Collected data
★ ★ ★ ★

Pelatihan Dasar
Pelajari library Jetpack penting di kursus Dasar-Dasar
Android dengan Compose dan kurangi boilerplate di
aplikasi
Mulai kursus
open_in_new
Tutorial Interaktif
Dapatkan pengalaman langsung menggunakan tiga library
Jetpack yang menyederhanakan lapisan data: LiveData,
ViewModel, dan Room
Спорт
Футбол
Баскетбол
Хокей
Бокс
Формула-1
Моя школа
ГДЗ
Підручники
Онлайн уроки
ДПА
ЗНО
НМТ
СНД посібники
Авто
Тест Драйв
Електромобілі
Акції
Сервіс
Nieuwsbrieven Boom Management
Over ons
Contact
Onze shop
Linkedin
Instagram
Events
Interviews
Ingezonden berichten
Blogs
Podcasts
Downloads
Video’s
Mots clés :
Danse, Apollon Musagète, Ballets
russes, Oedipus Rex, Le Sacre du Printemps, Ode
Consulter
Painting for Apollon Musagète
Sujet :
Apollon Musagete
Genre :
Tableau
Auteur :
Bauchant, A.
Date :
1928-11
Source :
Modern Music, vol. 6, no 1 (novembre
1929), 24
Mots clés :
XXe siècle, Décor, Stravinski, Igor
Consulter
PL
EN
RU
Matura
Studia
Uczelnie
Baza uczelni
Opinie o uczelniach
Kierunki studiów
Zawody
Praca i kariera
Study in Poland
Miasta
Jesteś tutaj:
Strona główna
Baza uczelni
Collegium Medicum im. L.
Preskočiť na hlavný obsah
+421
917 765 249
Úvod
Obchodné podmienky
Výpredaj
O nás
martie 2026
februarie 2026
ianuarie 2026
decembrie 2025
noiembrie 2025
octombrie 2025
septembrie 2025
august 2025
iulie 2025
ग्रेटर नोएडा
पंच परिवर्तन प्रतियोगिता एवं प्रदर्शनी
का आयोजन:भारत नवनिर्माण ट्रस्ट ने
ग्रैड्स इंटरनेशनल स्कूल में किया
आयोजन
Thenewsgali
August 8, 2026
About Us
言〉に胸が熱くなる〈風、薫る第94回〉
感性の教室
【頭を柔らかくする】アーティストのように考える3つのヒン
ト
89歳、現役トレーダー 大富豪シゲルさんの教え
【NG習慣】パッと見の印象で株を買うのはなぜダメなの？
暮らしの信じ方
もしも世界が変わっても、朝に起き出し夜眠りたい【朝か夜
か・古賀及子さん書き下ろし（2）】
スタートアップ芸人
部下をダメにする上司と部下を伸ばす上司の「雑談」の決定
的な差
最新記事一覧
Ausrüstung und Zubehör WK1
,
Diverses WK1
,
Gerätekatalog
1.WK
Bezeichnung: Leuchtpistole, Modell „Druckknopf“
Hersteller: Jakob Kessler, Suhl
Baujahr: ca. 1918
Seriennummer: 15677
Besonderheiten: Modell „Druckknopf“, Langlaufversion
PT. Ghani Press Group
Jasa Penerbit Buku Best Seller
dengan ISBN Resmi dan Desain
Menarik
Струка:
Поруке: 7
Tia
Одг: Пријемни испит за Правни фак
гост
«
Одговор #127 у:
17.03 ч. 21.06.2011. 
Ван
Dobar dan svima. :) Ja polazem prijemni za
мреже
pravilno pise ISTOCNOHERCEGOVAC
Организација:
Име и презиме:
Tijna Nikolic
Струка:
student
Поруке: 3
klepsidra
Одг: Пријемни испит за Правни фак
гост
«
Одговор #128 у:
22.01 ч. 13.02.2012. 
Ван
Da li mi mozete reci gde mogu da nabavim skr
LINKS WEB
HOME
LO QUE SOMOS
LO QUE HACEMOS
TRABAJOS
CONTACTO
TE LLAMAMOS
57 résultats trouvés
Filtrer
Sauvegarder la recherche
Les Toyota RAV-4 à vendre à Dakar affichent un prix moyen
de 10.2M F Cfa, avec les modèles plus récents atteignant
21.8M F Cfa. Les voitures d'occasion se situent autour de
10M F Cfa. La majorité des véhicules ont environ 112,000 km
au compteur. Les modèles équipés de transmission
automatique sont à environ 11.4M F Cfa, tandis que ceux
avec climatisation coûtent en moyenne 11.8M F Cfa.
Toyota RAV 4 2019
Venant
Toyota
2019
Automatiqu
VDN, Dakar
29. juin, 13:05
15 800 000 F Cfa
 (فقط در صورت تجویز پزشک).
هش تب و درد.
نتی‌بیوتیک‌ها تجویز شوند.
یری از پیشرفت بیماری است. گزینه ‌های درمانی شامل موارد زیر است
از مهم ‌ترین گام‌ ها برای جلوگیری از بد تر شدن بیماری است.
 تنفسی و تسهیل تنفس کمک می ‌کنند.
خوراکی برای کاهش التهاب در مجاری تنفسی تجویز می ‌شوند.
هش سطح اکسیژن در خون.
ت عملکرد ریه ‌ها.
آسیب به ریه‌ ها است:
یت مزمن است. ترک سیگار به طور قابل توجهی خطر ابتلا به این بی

★ ★ ★ ★

Task description:
Copy out the lines above exactly, beginning at the one that contains "pravilno pise ISTOCNOHERCEGOVAC" and ending at the one that contains "نتی‌بیوتیک‌ها تجویز شوند.".

Exercise response:
pravilno pise ISTOCNOHERCEGOVAC
Организација:
Име и презиме:
Tijna Nikolic
Струка:
student
Поруке: 3
klepsidra
Одг: Пријемни испит за Правни фак
гост
«
Одговор #128 у:
22.01 ч. 13.02.2012. 
Ван
Da li mi mozete reci gde mogu da nabavim skr
LINKS WEB
HOME
LO QUE SOMOS
LO QUE HACEMOS
TRABAJOS
CONTACTO
TE LLAMAMOS
57 résultats trouvés
Filtrer
Sauvegarder la recherche
Les Toyota RAV-4 à vendre à Dakar affichent un prix moyen
de 10.2M F Cfa, avec les modèles plus récents atteignant
21.8M F Cfa. Les voitures d'occasion se situent autour de
10M F Cfa. La majorité des véhicules ont environ 112,000 km
au compteur. Les modèles équipés de transmission
automatique sont à environ 11.4M F Cfa, tandis que ceux
avec climatisation coûtent en moyenne 11.8M F Cfa.
Toyota RAV 4 2019
Venant
Toyota
2019
Automatiqu
VDN, Dakar
29. juin, 13:05
15 800 000 F Cfa
 (فقط در صورت تجویز پزشک).
هش تب و درد.
نتی‌بیوتیک‌ها تجویز شوند.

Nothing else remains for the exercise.